In this paper we study the fluid optimal control model which corresponds to
the optimal server control in a multiclass queueing network. In the last decade one
of the most effective ways for analysing multiclass queueing networks(qn) have
been
fluid approximations. The convergence of qn under fluid scaling to fluid networks(fn) have been studied in many papers. The analysis of the optimal control of qn through the corresponding fluid network has attracted less attention yet. The structure of the optimal fluid control for obtaining good policies in the qn has been used for specific models and it is well-known that fluid approximations can be used to obtain asymptotically optimal policies for the qn.

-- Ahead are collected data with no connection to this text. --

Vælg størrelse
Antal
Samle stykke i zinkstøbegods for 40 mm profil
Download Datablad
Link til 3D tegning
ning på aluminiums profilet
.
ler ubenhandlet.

The procedure consists of the following steps:
1. formulation of a corresponding deterministic fluid control model;
2. construction of a optimal solution of the fn;
3. translation of the optimal solution of the fn to obtain an asymptotically optimal solution of the qn.
The first step for the qn with optimal server control is straightforward. This paper is devoted to the analysis of the step 2. For the construction of an optimal control for a given initial state in a specified qn Pontryagin's maximum principle can been used. This approach has been used in several papers and for the special models analysed in these papers it was shown that the optimal policy for the fluid network, when properly translated is asymptotically optimal for the qn.

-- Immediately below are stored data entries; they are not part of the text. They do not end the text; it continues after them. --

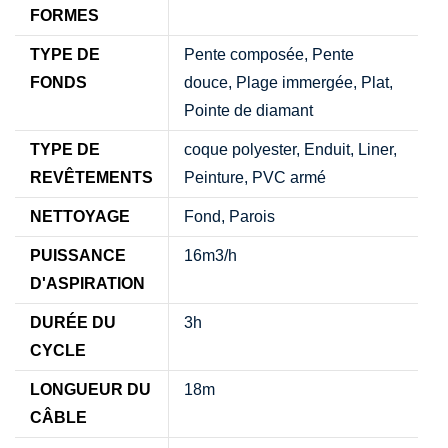
FORMES
TYPE DE
Pente composée, Pente
FONDS
douce, Plage immergée, Plat,
Pointe de diamant
TYPE DE
coque polyester, Enduit, Liner,
REVÊTEMENTS
Peinture, PVC armé
NETTOYAGE
Fond, Parois
PUISSANCE
16m3/h
D'ASPIRATION
DURÉE DU
3h
CYCLE
LONGUEUR DU
18m
CÂBLE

However, in general the constructed policy depends on the initial state, and for another starting state a different policy might be optimal. In most optimal control problems of qn it is well-known that a stationary optimal policy exists. For obtaining an asymptotically optimal policy which is stationary, we have to construct a stationary optimal control for the corresponding fn. This is the main goal of this paper, and it is precisely what in the classical book on optimal control has been called the synthesis problem. In the optimal control theory as developed by Pontryagin the synthesis of the solution of the optimal control problem is a vector field defined on the state space such that the solutions of this vector field give the optimal trajectories of the optimal control problem for all initial states. In our analysis for the fn we determine the value of the optimal control as function of the state. Hence, we determine optimal controls which only depend on the state, hence are stationary. So the goal of this paper is to derive the structure of this vector field for fluid networks with service control. One of the main results of this paper shows that there is a covering of the state space with a finite number of polyhedron convex cones such that the control and hence the vector field is constant on each polyhedral convex cone.

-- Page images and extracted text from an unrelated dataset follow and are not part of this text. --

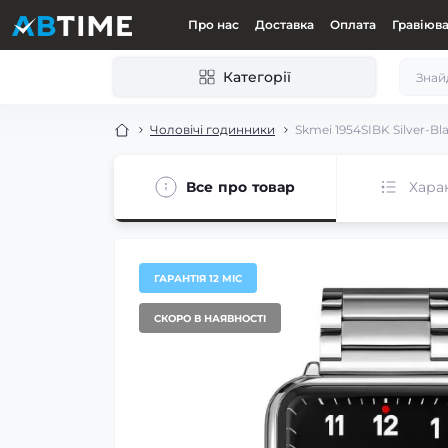
Про нас
Доставка
Оплата
Гравіюв
Категорії
Чоловічі годинники
Skmei 1954SIBK Silver-Bl
Все про товар
Хара
ГАРАНТІЯ 12 МІС
СКОРО В НАЯВНОСТІ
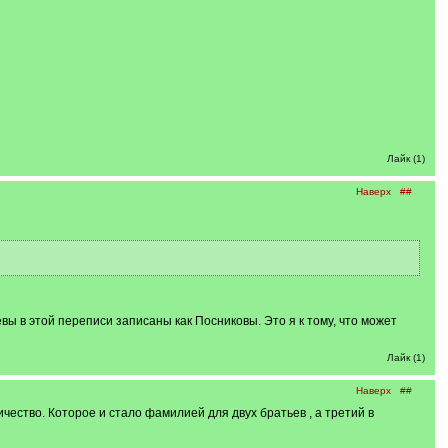
Лайк (1)
Наверх
##
ы в этой переписи записаны как Посниковы. Это я к тому, что может
Лайк (1)
Наверх
##
ичество. Которое и стало фамилией для двух братьев , а третий в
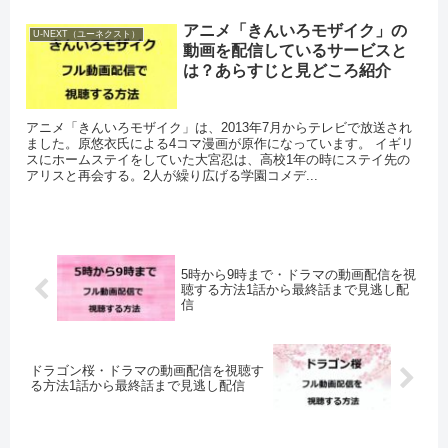
アニメ「きんいろモザイク」の
U-NEXT（ユーネクスト）
動画を配信しているサービスと
は？あらすじと見どころ紹介
アニメ「きんいろモザイク」は、2013年7月からテレビで放送され
ました。原悠衣氏による4コマ漫画が原作になっています。 イギリ
スにホームステイをしていた大宮忍は、高校1年の時にステイ先の
アリスと再会する。2人が繰り広げる学園コメデ...
5時から9時まで・ドラマの動画配信を視
聴する方法1話から最終話まで見逃し配
信
ドラゴン桜・ドラマの動画配信を視聴す
る方法1話から最終話まで見逃し配信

The structure of the vector field for the fluid model can be applied to get asymptotically optimal stationary policy for the queueing network. But, this needs an extended analysis which we do not include in this paper.
We discuss some assumptions which allow us to introduce generalized Klimov indices. They extend the well-known Klimov index for the single server network, and in the more general setting of a multi server network they also play a central role.
We derive a necessary and sufficient condition for a myopic optimal policy to minimize also the total cost over any time-interval. The generalized Klimov policy is in fact a myopic optimal policy, and another main result proves that it is time-uniformly optimal under an extra condition. This extra condition requires that the support of the control vector never changes in more than one component.